◆ **Exercise data**:
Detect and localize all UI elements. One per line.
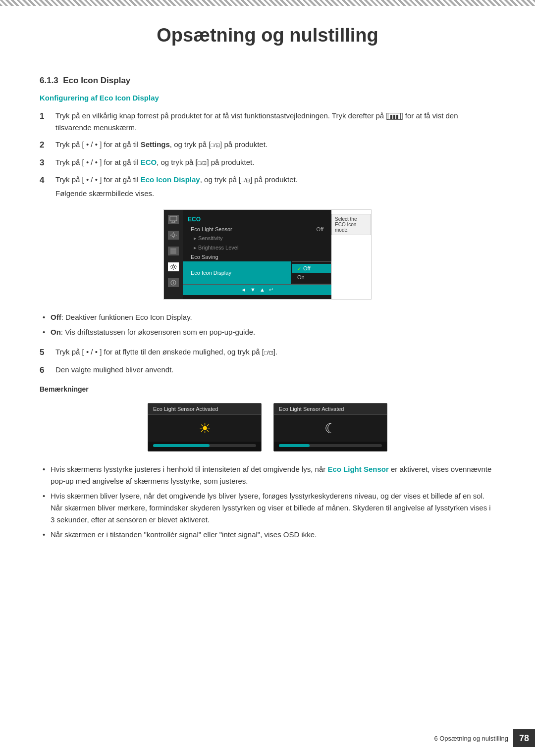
submenu-item-on: On <box>292 273 331 282</box>
bullet-off: Off: Deaktiver funktionen Eco Icon Displ… <box>40 311 495 323</box>
menu-category-eco: ECO <box>183 214 331 225</box>
popup-box-sun: Eco Light Sensor Activated ☀ <box>148 403 262 452</box>
page-footer: 6 Opsætning og nulstilling 78 <box>0 729 535 747</box>
page-number: 78 <box>513 729 535 747</box>
menu-submenu: ✓ Off On <box>292 261 331 284</box>
menu-bottom-bar: ◄ ▼ ▲ ↵ <box>183 284 331 295</box>
popup-bar-fill-sun <box>153 444 210 447</box>
menu-item-sensitivity: ▸ Sensitivity <box>183 234 331 243</box>
menu-icon-settings <box>168 231 179 240</box>
note-1: Hvis skærmens lysstyrke justeres i henho… <box>40 463 495 487</box>
menu-item-eco-saving: Eco Saving <box>183 252 331 261</box>
step-2: 2 Tryk på [ • / • ] for at gå til Settin… <box>40 139 495 151</box>
popup-bar-fill-moon <box>279 444 310 447</box>
step-1: 1 Tryk på en vilkårlig knap forrest på p… <box>40 110 495 134</box>
bullet-on: On: Vis driftsstatussen for økosensoren … <box>40 326 495 338</box>
menu-item-eco-light-sensor: Eco Light Sensor Off <box>183 225 331 234</box>
popup-bar-area-moon <box>274 442 387 451</box>
sub-heading: Konfigurering af Eco Icon Display <box>40 94 495 102</box>
popup-title-sun: Eco Light Sensor Activated <box>148 403 261 415</box>
svg-point-12 <box>172 266 175 268</box>
note-3: Når skærmen er i tilstanden "kontrollér … <box>40 529 495 541</box>
step-4: 4 Tryk på [ • / • ] for at gå til Eco Ic… <box>40 174 495 200</box>
popup-icon-area-sun: ☀ <box>148 415 261 442</box>
popup-bar-area-sun <box>148 442 261 451</box>
svg-point-15 <box>173 281 174 282</box>
steps-list: 1 Tryk på en vilkårlig knap forrest på p… <box>40 110 495 200</box>
step-6: 6 Den valgte mulighed bliver anvendt. <box>40 364 495 377</box>
off-on-bullets: Off: Deaktiver funktionen Eco Icon Displ… <box>40 311 495 338</box>
svg-rect-0 <box>170 216 177 221</box>
step-3: 3 Tryk på [ • / • ] for at gå til ECO, o… <box>40 156 495 169</box>
menu-icon-menu <box>168 247 179 255</box>
menu-item-brightness-level: ▸ Brightness Level <box>183 243 331 252</box>
section-heading: 6.1.3 Eco Icon Display <box>40 76 495 86</box>
menu-box: ECO Eco Light Sensor Off ▸ Sensitivity ▸… <box>163 209 372 300</box>
svg-point-4 <box>172 234 175 237</box>
steps-5-6: 5 Tryk på [ • / • ] for at flytte til de… <box>40 346 495 376</box>
page-title: Opsætning og nulstilling <box>40 25 495 46</box>
menu-icon-info <box>168 278 179 287</box>
menu-hint-box: Select the ECO Icon mode. <box>331 214 371 235</box>
popup-title-moon: Eco Light Sensor Activated <box>274 403 387 415</box>
note-2: Hvis skærmen bliver lysere, når det omgi… <box>40 490 495 526</box>
sun-icon: ☀ <box>199 420 211 437</box>
remarks-heading: Bemærkninger <box>40 385 495 393</box>
submenu-item-off: ✓ Off <box>292 264 331 273</box>
menu-icon-gear-active <box>168 262 179 271</box>
menu-main-area: ECO Eco Light Sensor Off ▸ Sensitivity ▸… <box>183 210 331 299</box>
footer-text: 6 Opsætning og nulstilling <box>434 735 508 742</box>
notes-list: Hvis skærmens lysstyrke justeres i henho… <box>40 463 495 541</box>
moon-icon: ☾ <box>324 420 337 437</box>
menu-item-eco-icon-display: Eco Icon Display <box>183 261 291 284</box>
menu-screenshot: ECO Eco Light Sensor Off ▸ Sensitivity ▸… <box>40 209 495 300</box>
popup-screenshots-row: Eco Light Sensor Activated ☀ Eco Light S… <box>40 403 495 452</box>
popup-bar-track-moon <box>279 444 382 447</box>
popup-bar-track-sun <box>153 444 256 447</box>
step-5: 5 Tryk på [ • / • ] for at flytte til de… <box>40 346 495 359</box>
menu-icon-monitor <box>168 215 179 224</box>
popup-icon-area-moon: ☾ <box>274 415 387 442</box>
popup-box-moon: Eco Light Sensor Activated ☾ <box>273 403 387 452</box>
menu-left-icons <box>164 210 183 299</box>
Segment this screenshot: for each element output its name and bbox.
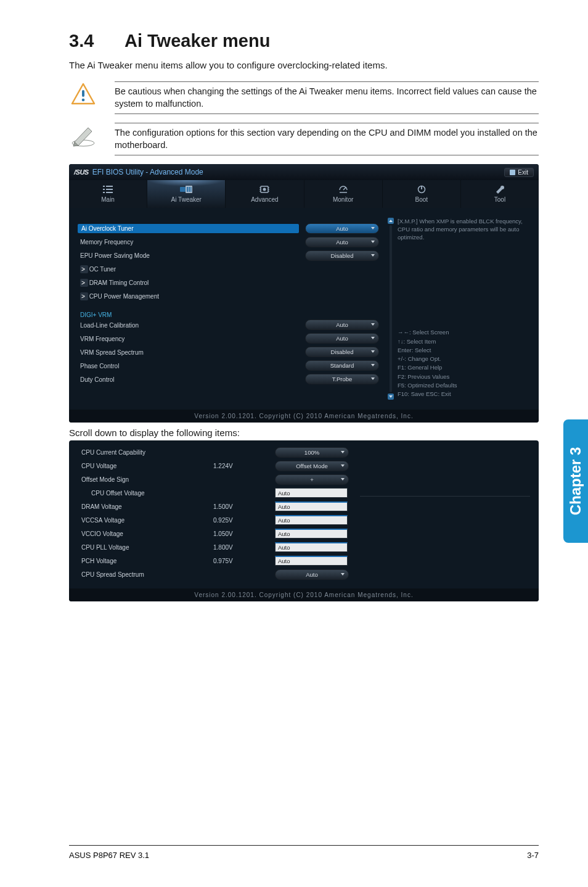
row-offset-sign[interactable]: Offset Mode Sign	[78, 476, 213, 483]
row-mem-freq[interactable]: Memory Frequency	[78, 239, 299, 245]
val-ai-overclock[interactable]: Auto	[305, 223, 379, 234]
svg-marker-29	[389, 220, 393, 222]
svg-rect-10	[103, 192, 105, 193]
svg-point-18	[263, 188, 266, 191]
tab-main-label: Main	[69, 196, 147, 203]
val-epu[interactable]: Disabled	[305, 250, 379, 261]
val-offset-sign[interactable]: +	[275, 474, 349, 485]
form-area: Ai Overclock Tuner Memory Frequency EPU …	[78, 215, 299, 398]
tab-main[interactable]: Main	[69, 180, 147, 208]
tool-icon	[461, 184, 539, 195]
bios-footer-2: Version 2.00.1201. Copyright (C) 2010 Am…	[69, 588, 539, 601]
scroll-caption: Scroll down to display the following ite…	[69, 427, 539, 438]
pencil-icon	[69, 123, 97, 147]
row-duty[interactable]: Duty Control	[78, 376, 299, 383]
divider	[360, 496, 530, 497]
val-mem-freq[interactable]: Auto	[305, 237, 379, 247]
caution-text: Be cautious when changing the settings o…	[115, 81, 539, 114]
row-cpu-cc[interactable]: CPU Current Capability	[78, 449, 213, 456]
intro-text: The Ai Tweaker menu items allow you to c…	[69, 60, 539, 70]
row-vrmf[interactable]: VRM Frequency	[78, 336, 299, 342]
svg-line-25	[343, 188, 346, 190]
input-dram-voltage[interactable]: Auto	[275, 501, 348, 511]
tab-boot[interactable]: Boot	[383, 180, 461, 208]
row-dram[interactable]: DRAM Timing Control	[78, 279, 299, 286]
scroll-down-icon[interactable]	[388, 394, 394, 400]
svg-rect-12	[180, 187, 186, 192]
row-vccio[interactable]: VCCIO Voltage	[78, 530, 213, 537]
svg-rect-14	[187, 187, 188, 192]
section-digi-vrm: DIGI+ VRM	[78, 309, 299, 318]
scroll-track[interactable]	[390, 225, 392, 392]
val-llc[interactable]: Auto	[305, 320, 379, 330]
page-footer: ASUS P8P67 REV 3.1 3-7	[69, 845, 539, 860]
input-vccio[interactable]: Auto	[275, 529, 348, 538]
svg-rect-15	[189, 187, 190, 192]
row-phase[interactable]: Phase Control	[78, 363, 299, 369]
power-icon	[383, 184, 460, 195]
val-dram-current: 1.500V	[213, 503, 275, 510]
row-dram-voltage[interactable]: DRAM Voltage	[78, 503, 213, 510]
help-text: [X.M.P.] When XMP is enabled BLCK freque…	[398, 215, 530, 241]
val-cpu-voltage[interactable]: Offset Mode	[275, 461, 349, 471]
caution-note: Be cautious when changing the settings o…	[69, 81, 539, 114]
svg-rect-7	[106, 186, 113, 187]
page-heading: 3.4Ai Tweaker menu	[69, 31, 539, 51]
heading-title: Ai Tweaker menu	[125, 31, 270, 51]
row-ai-overclock[interactable]: Ai Overclock Tuner	[78, 224, 299, 233]
val-vrmf[interactable]: Auto	[305, 333, 379, 344]
bios-titlebar: /SUS EFI BIOS Utility - Advanced Mode Ex…	[69, 164, 539, 180]
svg-rect-9	[106, 189, 113, 190]
scrollbar[interactable]	[388, 218, 393, 400]
row-cpu-pll[interactable]: CPU PLL Voltage	[78, 544, 213, 551]
input-vccsa[interactable]: Auto	[275, 515, 348, 525]
chapter-label: Chapter 3	[567, 447, 584, 516]
row-pch[interactable]: PCH Voltage	[78, 558, 213, 564]
val-phase[interactable]: Standard	[305, 360, 379, 371]
input-cpu-offset[interactable]: Auto	[275, 488, 348, 498]
svg-rect-6	[103, 186, 105, 187]
val-vrmss[interactable]: Disabled	[305, 347, 379, 357]
footer-page-number: 3-7	[527, 851, 539, 860]
scroll-up-icon[interactable]	[388, 218, 394, 224]
chip-icon	[226, 184, 303, 195]
val-cpu-voltage-current: 1.224V	[213, 463, 275, 469]
row-cpu-offset[interactable]: CPU Offset Voltage	[78, 490, 213, 497]
val-duty[interactable]: T.Probe	[305, 374, 379, 384]
info-note: The configuration options for this secti…	[69, 123, 539, 155]
tab-monitor[interactable]: Monitor	[304, 180, 383, 208]
row-cpu-voltage[interactable]: CPU Voltage	[78, 463, 213, 469]
exit-label: Exit	[518, 169, 528, 176]
svg-marker-30	[389, 395, 393, 398]
val-cpu-cc[interactable]: 100%	[275, 447, 349, 458]
info-text: The configuration options for this secti…	[115, 123, 539, 155]
val-cpu-ss[interactable]: Auto	[275, 569, 349, 580]
row-llc[interactable]: Load-Line Calibration	[78, 322, 299, 329]
tab-bar: Main Ai Tweaker Advanced Monitor	[69, 180, 539, 208]
bios-footer: Version 2.00.1201. Copyright (C) 2010 Am…	[69, 410, 539, 423]
warning-icon	[69, 81, 97, 106]
val-pch-current: 0.975V	[213, 558, 275, 564]
list-icon	[69, 184, 147, 195]
value-column: Auto Auto Disabled Auto Auto Disabled St…	[305, 215, 391, 398]
tab-advanced[interactable]: Advanced	[226, 180, 304, 208]
svg-rect-16	[190, 187, 192, 192]
row-epu[interactable]: EPU Power Saving Mode	[78, 252, 299, 259]
tab-ai-label: Ai Tweaker	[147, 196, 225, 203]
input-pch[interactable]: Auto	[275, 556, 348, 566]
input-cpu-pll[interactable]: Auto	[275, 542, 348, 552]
row-vrmss[interactable]: VRM Spread Spectrum	[78, 349, 299, 356]
monitor-icon	[304, 184, 382, 195]
svg-rect-8	[103, 189, 105, 190]
row-cpu-pm[interactable]: CPU Power Management	[78, 293, 299, 300]
brand-logo: /SUS	[74, 168, 89, 176]
exit-button[interactable]: Exit	[504, 168, 534, 177]
tab-tool[interactable]: Tool	[461, 180, 539, 208]
tab-ai-tweaker[interactable]: Ai Tweaker	[147, 180, 226, 208]
svg-rect-11	[106, 192, 113, 193]
row-cpu-ss[interactable]: CPU Spread Spectrum	[78, 571, 213, 578]
row-oc-tuner[interactable]: OC Tuner	[78, 266, 299, 273]
bios-title: EFI BIOS Utility - Advanced Mode	[92, 168, 203, 176]
row-vccsa[interactable]: VCCSA Voltage	[78, 517, 213, 524]
val-pll-current: 1.800V	[213, 544, 275, 551]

◆ **What needs to be done**: In how many lines of the data above does the word "Tuner" occur? Only the number is wanted.

◆ **Result of this task**: 3